◆ ABOUT THIS EXERCISE ◆
List the lines of this listing that hold the word "Holders".

--- SOURCE MATERIAL Enclosed Below ---

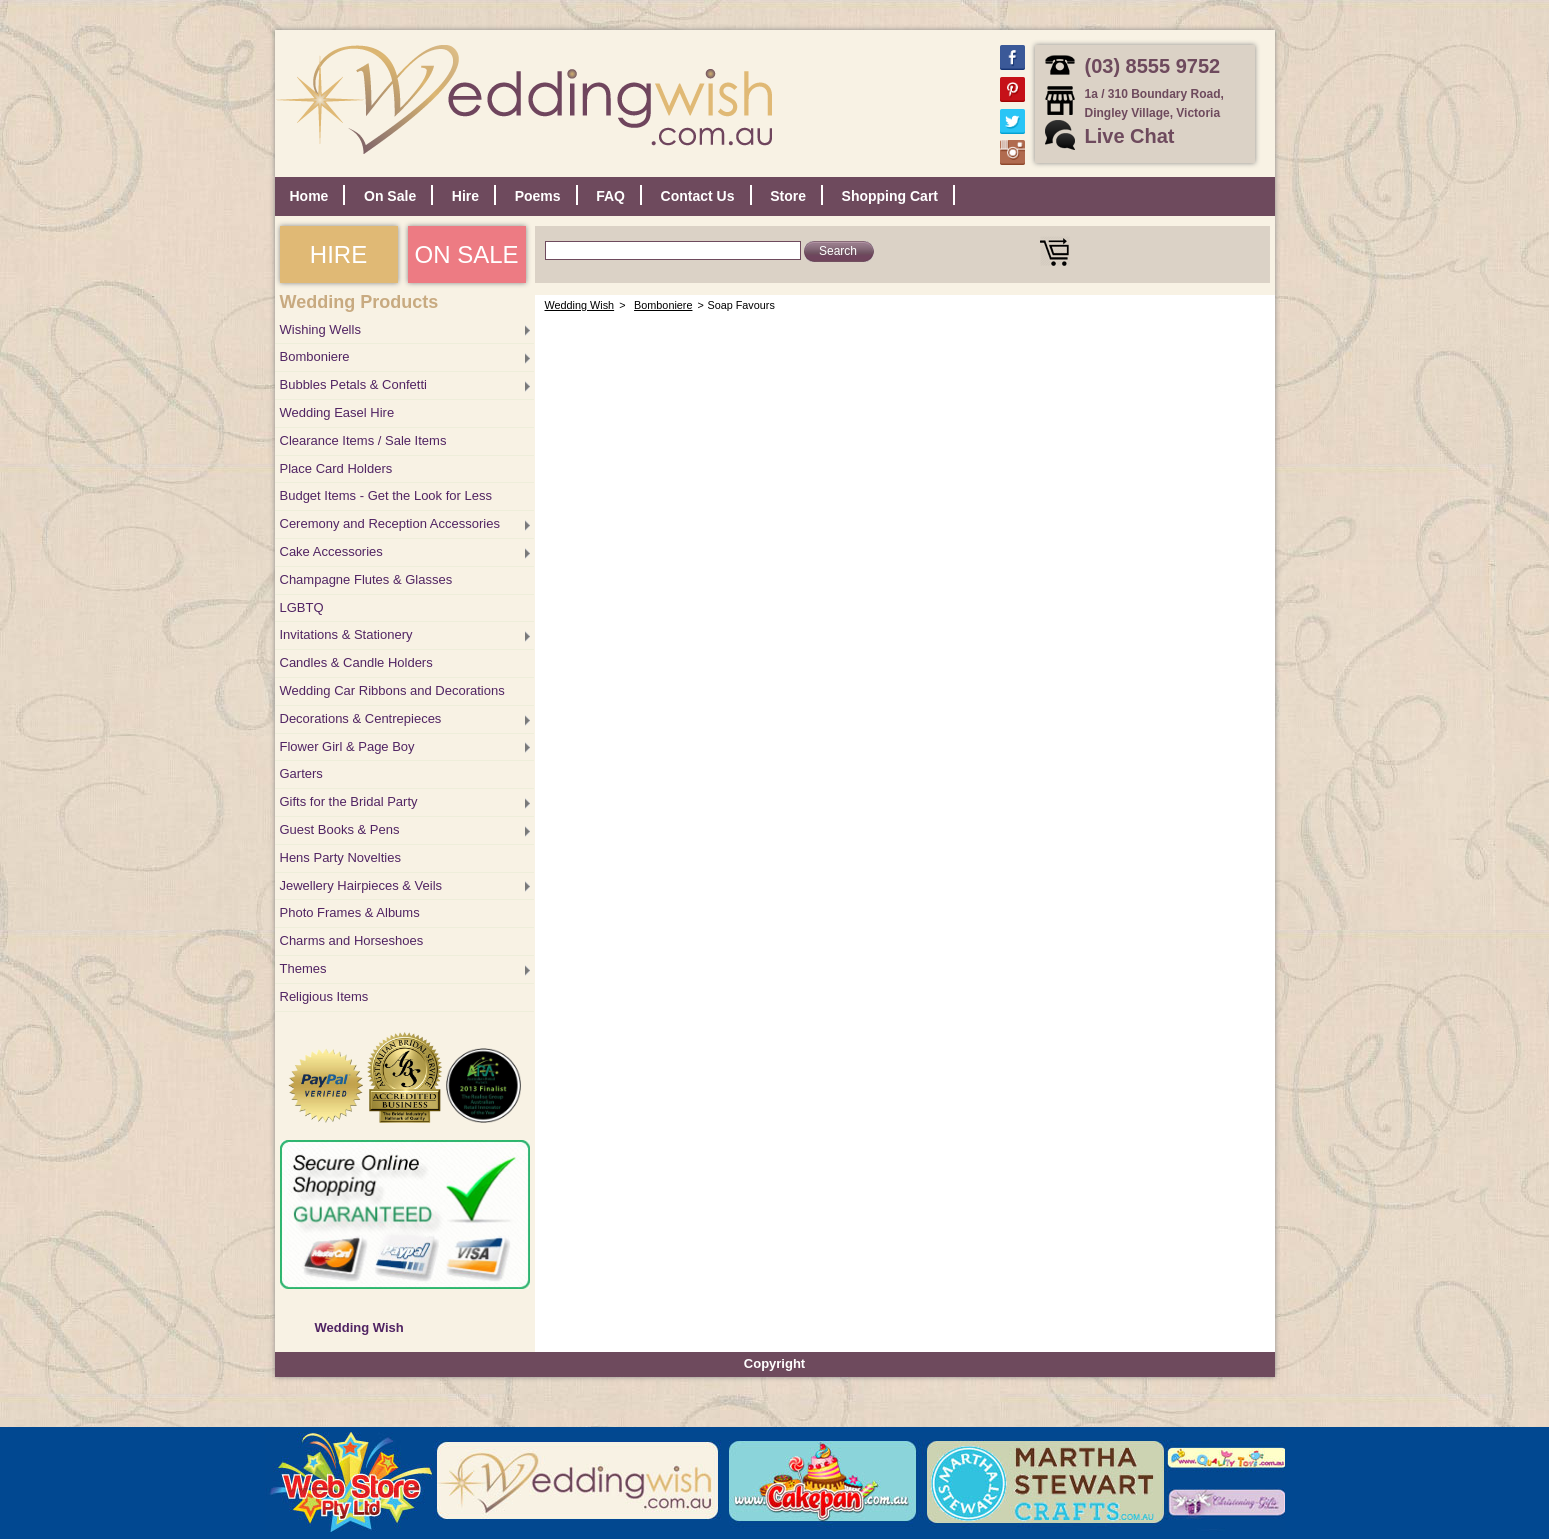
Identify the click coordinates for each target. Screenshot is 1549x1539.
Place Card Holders (336, 468)
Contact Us (698, 196)
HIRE (338, 254)
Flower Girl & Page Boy (347, 746)
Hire (465, 196)
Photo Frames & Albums (350, 912)
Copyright (774, 1363)
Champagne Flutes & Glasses (366, 579)
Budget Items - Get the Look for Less (386, 495)
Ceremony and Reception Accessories (390, 523)
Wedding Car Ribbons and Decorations (392, 690)
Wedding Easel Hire (337, 412)
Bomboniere (315, 356)
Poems (538, 196)
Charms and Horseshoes (352, 940)
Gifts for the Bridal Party (349, 801)
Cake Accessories (331, 551)
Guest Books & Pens (340, 829)
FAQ (610, 196)
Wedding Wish (359, 1327)
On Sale (390, 196)
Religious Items (324, 996)
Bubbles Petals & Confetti (353, 384)
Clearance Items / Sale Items (363, 440)
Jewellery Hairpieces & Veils (361, 885)
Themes (303, 968)
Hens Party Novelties (340, 857)
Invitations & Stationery (346, 634)
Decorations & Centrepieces (361, 718)
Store (788, 196)
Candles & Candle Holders (356, 662)
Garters (301, 773)
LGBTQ (302, 607)
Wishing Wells (320, 329)
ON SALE (466, 254)
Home (309, 196)
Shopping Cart (890, 196)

--- End of Enclosed SOURCE MATERIAL ---

◆ TASK OUTPUT ◆
Place Card Holders (336, 468)
Candles & Candle Holders (356, 662)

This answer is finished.